For the Qatar broadcasts, we hope that others will send us finished programming, and that others will use our programming on their radio station and/or Web sites. A big part of what we want to do is bring WTO protests to the delegates. Not many will listen at first, I assume, but some will. If we have important things to say, more will listen. Another goal is to inform people around the globe of what is happening at the meeting. Hopefully they will use the information to put pressure on their governments.
It has become clear that Third World and developing countries will have a voice and feel empowered at Doha. They were ignored in Seattle but this time, many dynamics of the WTO conference are different. Greenpeace sees Doha as a defining moment for their organization and for the growing anti-war movement they are leading together with Friends of the Earth (FOE) and Campaign for Nuclear Disarmament (CND). As an activist, I feel that the WTO has run to this corner of the world because they thought they would be safe from protest. But this time the protest will occur inside the conference. This meeting, taking place in the Middle East, has come at a very crucial time. The West and all of its capitalism and theories of globalization will be under a Middle East microscope. I am convinced that world leaders will chose Doha as a global platform not only to address the larger issues of global economic justice but also to speak out on the subject of the war as Ramadan approaches.
This presents several truly amazing scenarios. With most corporate media shut out (or preoccupied in Afghanistan), it will appear that the WTO is running away from criticism and from analysis. The IMC view is that the corporate media that have managed to get access are WTO-friendly press. There would have been no "alternative," "free" or "independent" viewpoint presented . until now.

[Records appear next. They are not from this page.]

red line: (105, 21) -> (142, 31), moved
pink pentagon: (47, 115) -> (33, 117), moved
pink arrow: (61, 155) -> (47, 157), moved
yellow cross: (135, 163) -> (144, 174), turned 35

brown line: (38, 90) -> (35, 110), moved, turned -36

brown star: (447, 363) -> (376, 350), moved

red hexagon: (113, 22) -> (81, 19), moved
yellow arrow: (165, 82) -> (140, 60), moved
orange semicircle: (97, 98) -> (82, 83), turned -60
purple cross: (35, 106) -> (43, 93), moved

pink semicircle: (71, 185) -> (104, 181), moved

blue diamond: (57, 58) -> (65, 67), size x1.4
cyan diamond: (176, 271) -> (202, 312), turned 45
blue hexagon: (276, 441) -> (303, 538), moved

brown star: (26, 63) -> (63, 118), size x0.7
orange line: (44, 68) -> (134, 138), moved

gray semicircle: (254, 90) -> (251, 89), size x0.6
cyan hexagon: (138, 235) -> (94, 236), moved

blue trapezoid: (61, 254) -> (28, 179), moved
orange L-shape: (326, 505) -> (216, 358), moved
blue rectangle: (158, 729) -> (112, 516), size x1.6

Who knows what will be decided behind closed doors? Indymedia intends to find out if these doors are closed to the Third World and developing countries.
Greenpeace felt it important to work with Indymedia and to have IMCs carry its message so that it could speak to the anti-globalization movement around the world about its peace and environmental agenda. It was particularly interested if we could broadcast in NYC and on our South American network. We are sorting out these requests and channels are being coordinated.

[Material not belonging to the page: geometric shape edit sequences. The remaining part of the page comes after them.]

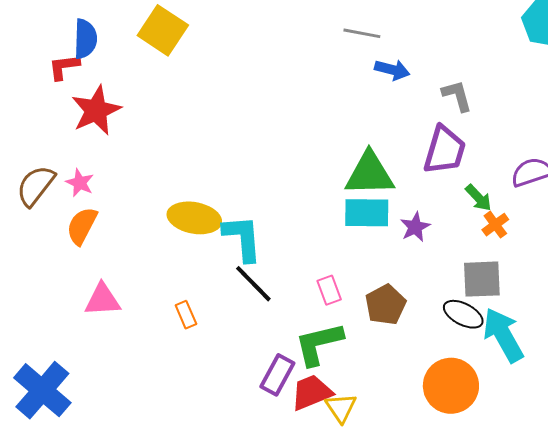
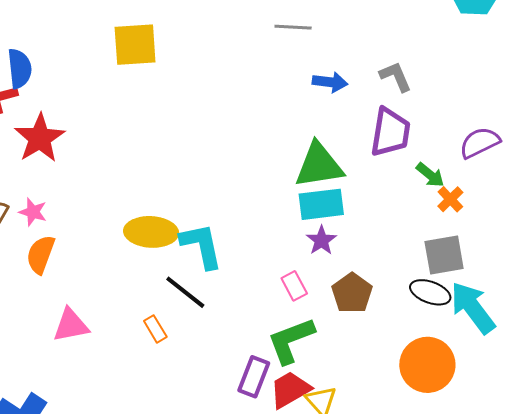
yellow square: (163, 30) -> (135, 45), moved, turned -30
blue arrow: (392, 70) -> (330, 82), moved
purple star: (415, 227) -> (321, 240), moved
black line: (253, 284) -> (185, 292), moved

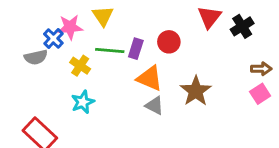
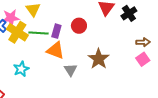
yellow cross: (80, 66) -> (17, 32), moved, size x1.5
orange triangle: (150, 78) -> (55, 50), moved
gray triangle: (154, 106) -> (71, 70), turned 32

We are excited by the prospect of the two Al-Jazeera journalists on board the ship. We are hoping to broadcast IMC video of the conference on Al-Jazeera TV so that we can educate Arabs and the Middle East about the anti-globalization movement and also the new anti-war movement. In turn, we are working to expand and assist new IMC's in Beirut and Israel. Both are a first, I think. It is definitely a first for us and truly represents a global step forward for Indymedia in terms of its coverage.
I think what has helped this new relationship with an old NGO like Greenpeace and a young digital media activist news network is the realization that both movements, although not completely merged, have managed to bridge generations and to educate each other.
I hope the IMC network makes the most of this and we make significant progress towards becoming a truly global independent news media network. I have high hopes for great things. Indymedia really does go where no other news agency will go and thus amplifies the voices of the unheard, the dispossessed and the dissenting from all corners of the planet.
Marcus 'Sky' Covell is a journalist, activist and volunteer with the U.K. Independent Media Center.